Pénétrez-vous de cette vérité, c’est que vous avez une âme, libre de vouloir ou de ne pas vouloir, qui est le chef-d’œuvre du Créateur[13] et son image. Elle est immortelle, parce que Dieu lui a conféré l’immortalité.

[13] L’âme est le chef-d’œuvre du Créateur.
Le philosophisme païen avait dit que l’âme de l’homme était une émanation de la Divinité. Nous convenons que, même avec le secours de la révélation, les anciens ont été fort embarrassés pour expliquer l’origine de l’âme. Les uns, comme Origène, ont cru à la préexistence des âmes, c’est-à-dire créées toutes ensemble. Plusieurs ont imaginé que l’âme d’Adam fut tirée du néant, et que toutes les autres naissaient de celle-ci par voie de propagation, ex traduce. (Voy. Tertul. De Anima, cap. xxv, p. 282,2 or. S. Aug. lib. De Origine animæ.) La doctrine catholique enseigne que Dieu les crée à mesure que les corps humains sont engendrés. Quant au système d’émanation, Cicéron et Diogène Laërce nous apprennent que Phérécyde et Thalès en furent les premiers auteurs. Cette doctrine passa chez les platoniciens et les stoïciens, et de là chez presque tous les hérésiarques des premiers siècles. Nos philosophes voudraient la renouveler de nos jours, en faisant de la raison une émanation de la raison divine. Et c’est contre cette absurdité qui faisait partie des dogmes ébioniens, cerdoniens, marcionites, manichéens, priscillianistes, que Cyrille établit ce dogme que l’âme est l’œuvre, et non pas une émanation, de la substance de Dieu.

Elle est vivante[14], douée de raison, incorruptible ; et c’est de son auteur qu’elle tient toutes ces facultés. Elle a le pouvoir de faire ce qu’elle veut. Car ce ne sont point les astres, comme disent les astrologues, qui ont présidé à votre naissance[15] ; ce ne sont pas les astres qui nous entraînent au péché. Ce n’est point le hasard qui fait de vous un fornicateur. N’accusez point la conjonction des astres de vos désordres, sur la foi de quelques hommes en délire. Pourquoi, au lieu de vous reconnaître franchement coupable, rejetez-vous vos crimes sur les constellations qui en sont bien innocentes ? N’écoutez donc plus les vains propos de ces fous qui cherchent l’avenir dans les astres.
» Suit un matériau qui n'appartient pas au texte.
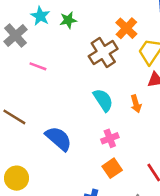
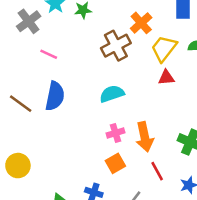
cyan semicircle: (103, 100) -> (112, 94), turned -80
orange arrow: (136, 104) -> (145, 137), moved, size x1.6
blue semicircle: (59, 139) -> (55, 96), moved, turned 56

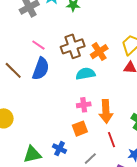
orange cross: (141, 23) -> (99, 52), moved
brown cross: (116, 46) -> (73, 46), moved
pink line: (49, 54) -> (38, 45), moved

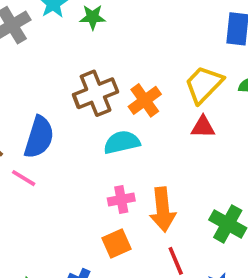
pink line: (38, 45) -> (24, 178), moved

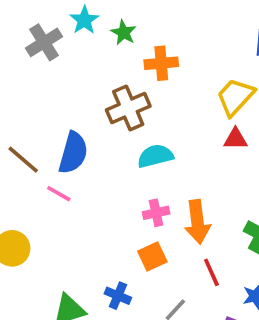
green star: (93, 17) -> (124, 33), turned 30
orange cross: (145, 100) -> (161, 63), moved, turned 32

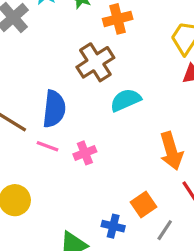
pink cross: (156, 213) -> (85, 153), moved
orange square: (152, 256) -> (143, 204), moved

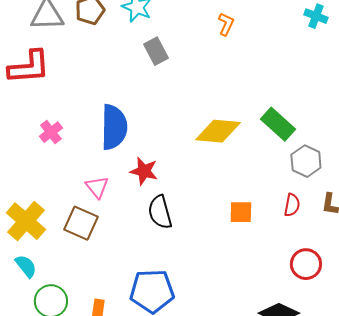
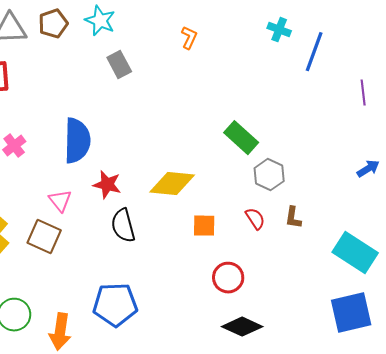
yellow diamond: (218, 131) -> (172, 184), moved
red semicircle: (292, 205) -> (255, 219), turned -45
red circle: (306, 264) -> (228, 278), moved

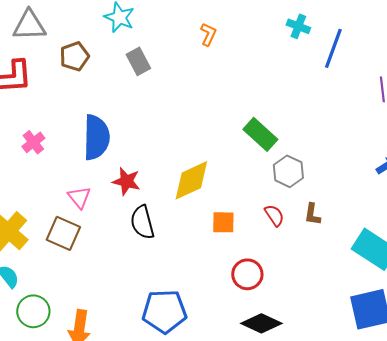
brown pentagon: (53, 24) -> (74, 56), moved
yellow diamond: (172, 184) -> (191, 180), turned -30
blue pentagon: (115, 305) -> (164, 311), moved

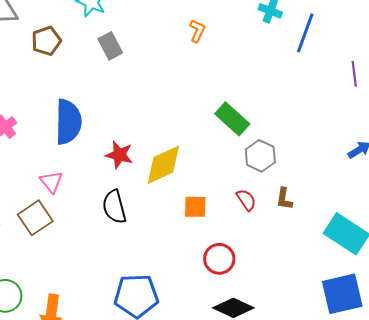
orange L-shape: (208, 34) -> (197, 31), moved
red star: (126, 181) -> (119, 155), moved
brown square: (63, 233) -> (35, 218), turned 32

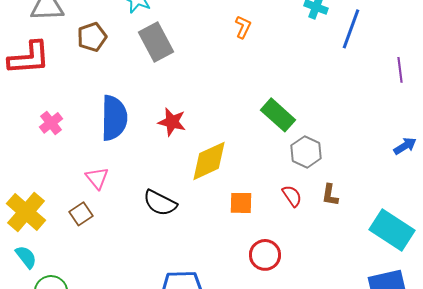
gray rectangle: (110, 46) -> (156, 42), size x1.4
red star: (119, 155) -> (172, 122), moved
black semicircle: (114, 207) -> (160, 203), turned -48
brown square: (35, 218) -> (81, 214), size x0.7

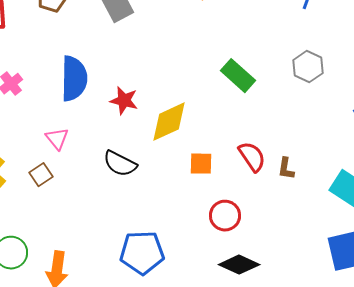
red star: (172, 122) -> (124, 101), moved
gray hexagon: (306, 152) -> (308, 67), moved
brown L-shape: (330, 195) -> (286, 169), moved
red semicircle: (292, 196) -> (252, 157), size x1.4

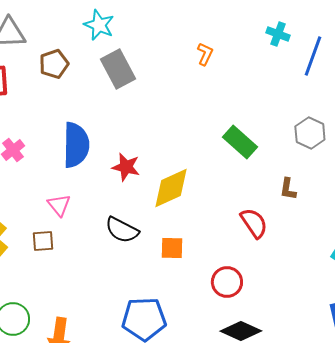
orange square: (201, 164) -> (172, 248), moved
brown L-shape: (286, 169) -> (288, 189), moved
brown square: (41, 175) -> (43, 241), turned 30

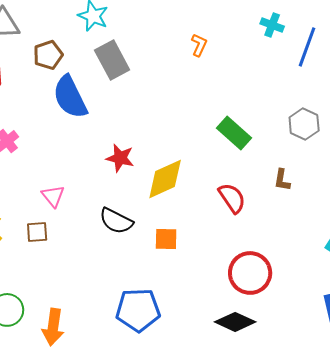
blue semicircle: (76, 145) -> (70, 97), moved, turned 153
red semicircle: (254, 223) -> (232, 198), moved
red circle: (227, 282) -> (250, 273), moved, size x1.4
Car c’est d’eux que le Saint-Esprit a dit : Que tous les astrologues se lèvent et viennent vous délivrer ; puis il ajoute « Tous seront brûlés comme la paille, et ils ne délivreront pas leur âme des flammes ardentes. » (Esaïe 47.13-14.)

[14] Elle est vivante.
Le grec dit : Gov loyixòv, animal ratione præditum. Je n’aipoint osé dire que l’âme fût un animal doué de raison. Cependant il est certain que ma traduction eût été plus exacte. S. Basile (in Isai. comment. cap. XII) appelle les Anges des animaux célestes, ¿ñovρáviaçãα. L’auteur du dialogue premier sur la Trinité, attribué à S. Athanase, introduit un orthodoxe qui dit : L’âme vous paraît donc être un animal ? A quoi Anomée répond : Oui, sans doute ; car l’Ange est animal, et tous les esprits. Et l’orthodoxe applaudit.
Cicéron lui-même (lib. de finibus) appelle animans, animal, toute substance qu’il supposait constantem solo animo.
Cyrille d’Alexandrie nous donne l’origine de ce mot (lib. iv, in Joh. ad cap. VI, 58) où il nous dit que tout est animal qui reçoit la vie d’un autre. Et cette définition lui sert à prouver que le Verbe Fils de Dieu est incréé, puisque s’il eût reçu d’un autre la vie par voie de création, il ne serait pas lui-même la vie, comme l’attestent les Livres saints, mais il ne serait qu’un animal. Aonòv xai Gov nµïv ô viòs, oùx αὐτὸ κατὰ φύσιν ζωή.

[15] Ce ne sont point les astres qui ont présidé à votre naissance.
L’astrologie judiciaire était alors une des erreurs les plus accréditées dans le monde et dans toutes les classes de la société. Elle était répandue même chez les juifs et les pharisiens. Le Christianisme a eu beaucoup de peines à l’extirper. Tous les gnostiques, les manichéens, lisaient l’avenir dans des tables de Nativité. (Vide Epiph. Hæres. 66,13.)

XIX.

Il faut que vous sachiez encore que l’âme avant de venir sur la terre n’avait pas péché[16], mais que, puisqu’elle est venue sans péché, nous ne péchons que volontairement et de plein gré.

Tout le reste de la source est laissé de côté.